News of tazemetostat’s approval marks an important milestone for epigenetics in drug discovery. It is the first epigenetic drug approved for a solid tumor (other epigenetic drugs have already been approved for blood cancers), as well as the first approved drug that targets a histone methyltransferase.
Tazemetostat works by blocking the activity of a single epigenetic enzyme, called EZH2 (Enhancer of Zeste homolog 2). EZH2 enables cell division by epigenetically silencing genes that stop cells from dividing. EZH2 is a type of epigenetic enzyme, known as a histone methyltransferase, which chemically modifies the histone proteins that package genomic DNA. This silences gene expression by inducing the formation of a tightly packed and inaccessible structure called heterochromatin.

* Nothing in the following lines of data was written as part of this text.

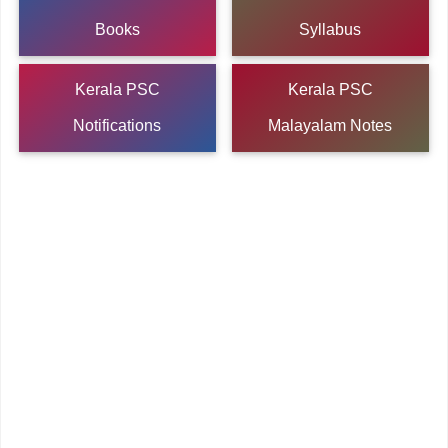
Books
Syllabus
Kerala PSC
Kerala PSC
Notifications
Malayalam Notes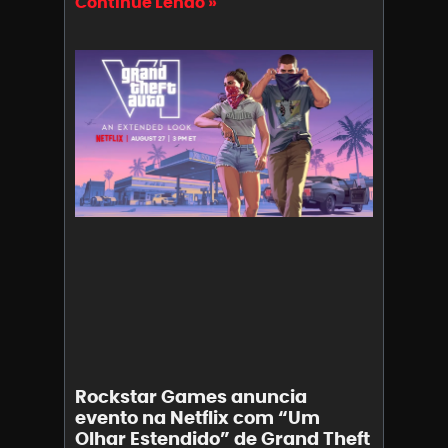
Continue Lendo »
Rockstar Games anuncia
evento na Netflix com “Um
Olhar Estendido” de Grand Theft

Normally, healthy embryos express EZH2 during development to allow for growth, while adults inactivate EZH2 expression. But some cancers have developed a nasty trick to drive aggressive tumor growth – hijack EZH2 to enable cell proliferation 3.

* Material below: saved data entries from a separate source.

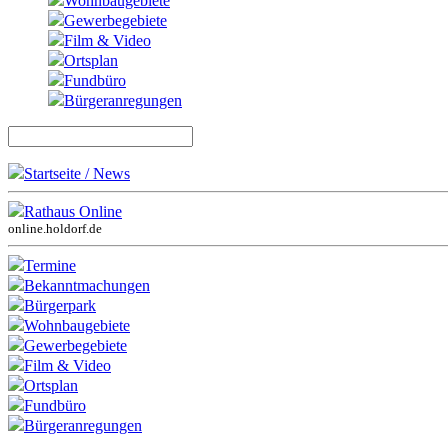
Wohnbaugebiete
Gewerbegebiete
Film & Video
Ortsplan
Fundbüro
Bürgeranregungen
Startseite / News
Rathaus Online
online.holdorf.de
Termine
Bekanntmachungen
Bürgerpark
Wohnbaugebiete
Gewerbegebiete
Film & Video
Ortsplan
Fundbüro
Bürgeranregungen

Drs. Stuart Orkin and George Roberts from the Dana-Farber Cancer Institute in Boston were studying the genetics of sarcomas when they discovered that SMARCB1, a type of tumor suppressor gene, was frequently lost while EZH2 was reactivated4. Further analysis showed that EZH2 was blocking the expression of second tumor suppressor called p16INK4a. They hypothesized that EZH2 may be essential for the survival of the cancer cells that already lack SMARCB1.

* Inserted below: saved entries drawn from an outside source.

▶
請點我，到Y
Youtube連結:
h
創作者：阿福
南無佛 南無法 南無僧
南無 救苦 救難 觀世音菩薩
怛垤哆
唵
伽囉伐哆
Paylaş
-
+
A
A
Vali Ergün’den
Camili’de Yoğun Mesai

In collaboration with Epizyme, Orkin and Dr. George Demetri (also of Dana-Farber) developed tazemetostat to chemically inhibit EZH2. They found that tazemetostat could rescue the expression of the p16INK4a tumor suppressor and only kill cells lacking SMARCB1 while leaving SMARCB1-expressing cells unharmed5.
Looking forward, Epizyme sees tazemetostat
helping more cancer patients. The FDA has granted priority review status to
Epizyme’s newest application for tazemetostat to treat patients with relapsed
or refractory follicular lymphoma.
Unlike epithelioid sarcoma, follicular lymphoma is a common type of
cancer, accounting for a fifth of all non-Hodgkin lymphomas. And more clinical
trials are underway to assess tazemetostat in a variety of different cancer
types distinguished by EZH2 expression. Results eagerly awaited by many!
1. A Phase II, Multicenter Study of the EZH2 Inhibitor Tazemetostat in Adult Subjects With INI1-Negative Tumors or Relapsed/Refractory Synovial Sarcoma. ClinicalTrials.gov identifier: NCT02601950
2. Needs T and Fillman E (2019) Cancer, Epithelioid Sarcoma. StatPearls [Internet].
3. Kim KH and Roberts CWM (2016) Targeting EZH2 in cancer. Nat Med.
4. Wilson BG et al. (2010) Epigenetic Antagonism Between Polycomb and SWI/SNF Complexes During Oncogenic Transformation. Cancer Cell.
5. Knutson SK et al. (2013) Durable Tumor Regression in Genetically Altered Malignant Rhabdoid Tumors by Inhibition of Methyltransferase EZH2. PNAS.